#### Task details:
The pictures do not belong in the copy. Restate all of the records word for word.

#### Data to use:
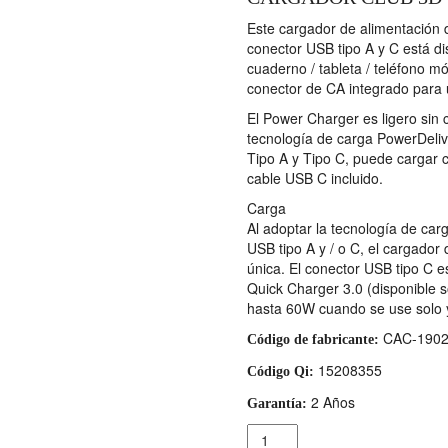
Este cargador de alimentación 
conector USB tipo A y C está d
cuaderno / tableta / teléfono m
conector de CA integrado para 
El Power Charger es ligero sin 
tecnología de carga PowerDelive
Tipo A y Tipo C, puede cargar c
cable USB C incluido.
Carga
Al adoptar la tecnología de carg
USB tipo A y / o C, el cargador
única. El conector USB tipo C e
Quick Charger 3.0 (disponible 
hasta 60W cuando se use solo
CAC-190
Código de fabricante:
15208355
Código Qi:
2 Años
Garantía:
Cantidad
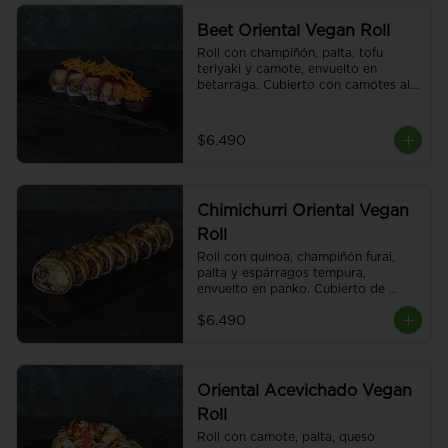
Beet Oriental Vegan Roll
Roll con champiñón, palta, tofu 
teriyaki y camote, envuelto en 
betarraga. Cubierto con camotes al 
hilo. Sin arroz. 8 piezas.
$6.490
Chimichurri Oriental Vegan
Roll
Roll con quinoa, champiñón furai, 
palta y espárragos tempura, 
envuelto en panko. Cubierto de 
chimichurri y salsa teriyaki, 8 piezas.
$6.490
Oriental Acevichado Vegan
Roll
Roll con camote, palta, queso 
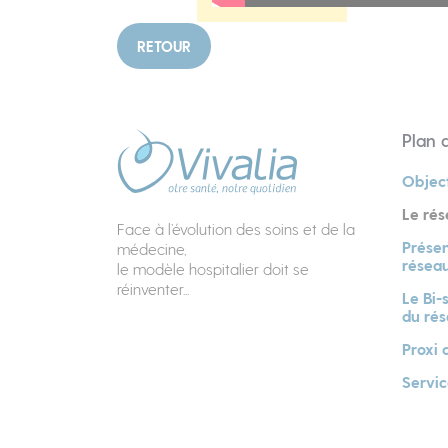
RETOUR
Plan d
Object
Le rés
Face à l’évolution des soins et de la
Présen
médecine,
réseau
le modèle hospitalier doit se
réinventer...
Le Bi-
du ré
Proxi 
Servic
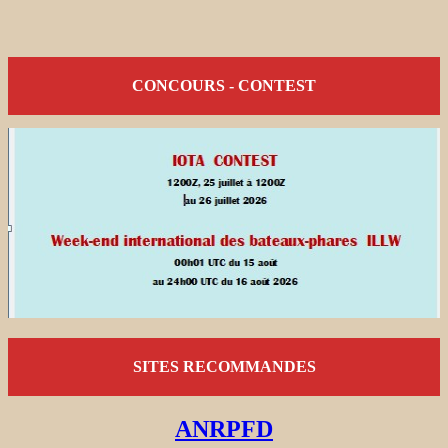
CONCOURS - CONTEST
SITES RECOMMANDES
ANRPFD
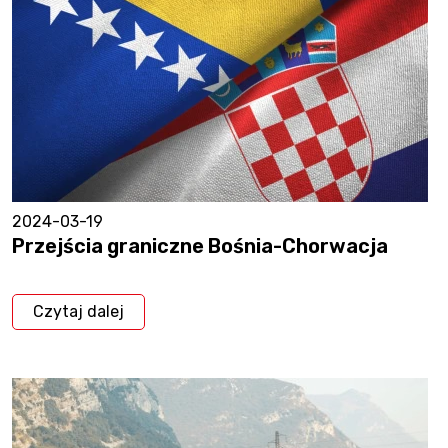
2024-03-19
Przejścia graniczne Bośnia-Chorwacja
Czytaj dalej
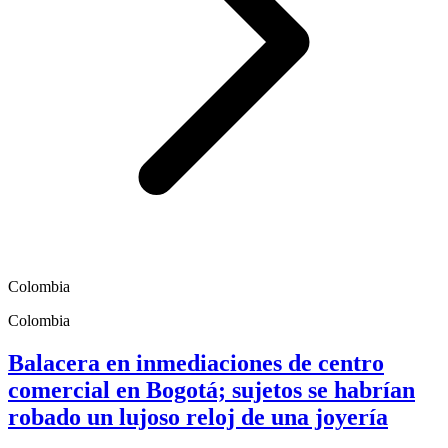
Colombia
Colombia
Balacera en inmediaciones de centro
comercial en Bogotá; sujetos se habrían
robado un lujoso reloj de una joyería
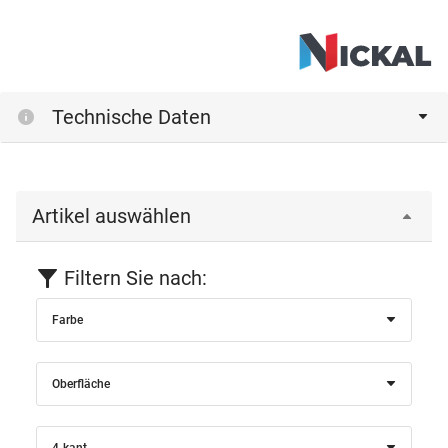
Technische Daten
Artikel auswählen
Filtern Sie nach:
Farbe
Oberfläche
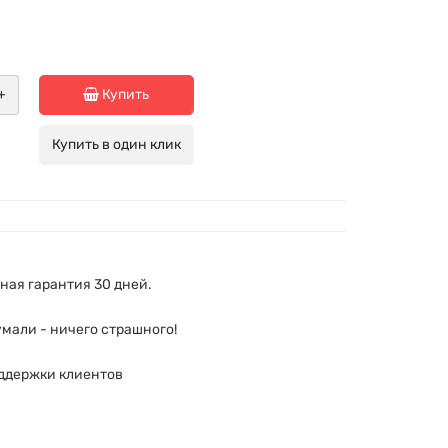
+
Купить
Купить в один клик
ая гарантия 30 дней.
мали - ничего страшного!
ддержки клиентов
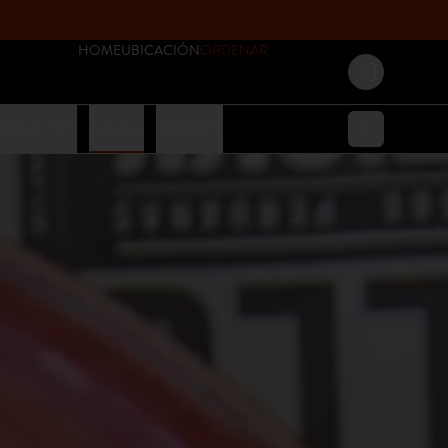
HOME
UBICACIÓN
ORDENAR
Login
ANDUCHES
Bebidas
POSTRES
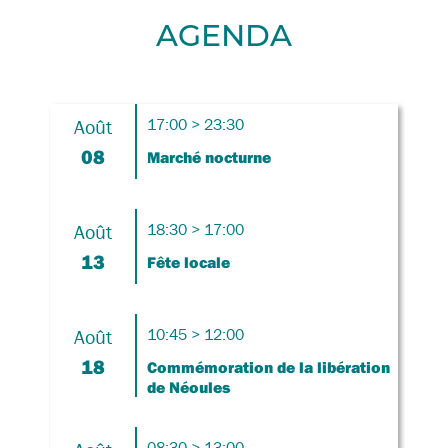
AGENDA
Août
17:00 > 23:30
08
Marché nocturne
Août
18:30 > 17:00
13
Fête locale
Août
10:45 > 12:00
18
Commémoration de la libération
de Néoules
08:30 > 13:00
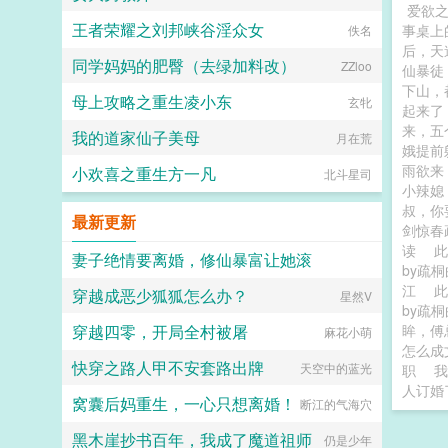
爱欲之
王者荣耀之刘邦峡谷淫众女
事桌上
佚名
后，天
同学妈妈的肥臀（去绿加料改）
ZZloo
仙暴徒
下山，
母上攻略之重生凌小东
玄牝
起来了
来，五
我的道家仙子美母
月在荒
娥提前
雨欲来
小欢喜之重生方一凡
北斗星司
小辣媳
叔，你
最新更新
剑惊春
读
此
妻子绝情要离婚，修仙暴富让她滚
by疏桐
江
穿越成恶少狐狐怎么办？
点进来就发财
星然V
by疏
穿越四零，开局全村被屠
眸，傅
麻花小萌
怎么成
快穿之路人甲不安套路出牌
天空中的蓝光
职
我
人订婚
窝囊后妈重生，一心只想离婚！
断江的气海穴
黑木崖抄书百年，我成了魔道祖师
仍是少年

#### Response to the exercise:
Este cargador de alimentación 
conector USB tipo A y C está d
cuaderno / tableta / teléfono m
conector de CA integrado para 
El Power Charger es ligero sin 
tecnología de carga PowerDelive
Tipo A y Tipo C, puede cargar c
cable USB C incluido.
Carga
Al adoptar la tecnología de carg
USB tipo A y / o C, el cargador
única. El conector USB tipo C e
Quick Charger 3.0 (disponible 
hasta 60W cuando se use solo
CAC-190
Código de fabricante:
15208355
Código Qi:
2 Años
Garantía:
Cantidad
Beet Oriental Vegan Roll
Roll con champiñón, palta, tofu 
teriyaki y camote, envuelto en 
betarraga. Cubierto con camotes al 
hilo. Sin arroz. 8 piezas.
$6.490
Chimichurri Oriental Vegan
Roll
Roll con quinoa, champiñón furai, 
palta y espárragos tempura, 
envuelto en panko. Cubierto de 
chimichurri y salsa teriyaki, 8 piezas.
$6.490
Oriental Acevichado Vegan
Roll
Roll con camote, palta, queso 
RETOUR
Plan d
Object
Le rés
Face à l’évolution des soins et de la
Présen
médecine,
réseau
le modèle hospitalier doit se
réinventer...
Le Bi-
du ré
Proxi 
Servic
CONCOURS - CONTEST
SITES RECOMMANDES
ANRPFD
2024-03-19
Przejścia graniczne Bośnia-Chorwacja
Czytaj dalej
Colombia
Colombia
Balacera en inmediaciones de centro
comercial en Bogotá; sujetos se habrían
robado un lujoso reloj de una joyería
Technische Daten
Artikel auswählen
Filtern Sie nach:
Farbe
Oberfläche
+
Купить
Купить в один клик
ая гарантия 30 дней.
мали - ничего страшного!
ддержки клиентов
HOME
UBICACIÓN
ORDENAR
Login
ANDUCHES
Bebidas
POSTRES
AGENDA
Août
17:00 > 23:30
08
Marché nocturne
Août
18:30 > 17:00
13
Fête locale
Août
10:45 > 12:00
18
Commémoration de la libération
de Néoules
08:30 > 13:00
爱欲之
王者荣耀之刘邦峡谷淫众女
事桌上
佚名
后，天
同学妈妈的肥臀（去绿加料改）
ZZloo
仙暴徒
下山，
母上攻略之重生凌小东
玄牝
起来了
来，五
我的道家仙子美母
月在荒
娥提前
雨欲来
小欢喜之重生方一凡
北斗星司
小辣媳
叔，你
最新更新
剑惊春
读
此
妻子绝情要离婚，修仙暴富让她滚
by疏桐
江
穿越成恶少狐狐怎么办？
点进来就发财
星然V
by疏
穿越四零，开局全村被屠
眸，傅
麻花小萌
怎么成
快穿之路人甲不安套路出牌
天空中的蓝光
职
我
人订婚
窝囊后妈重生，一心只想离婚！
断江的气海穴
黑木崖抄书百年，我成了魔道祖师
仍是少年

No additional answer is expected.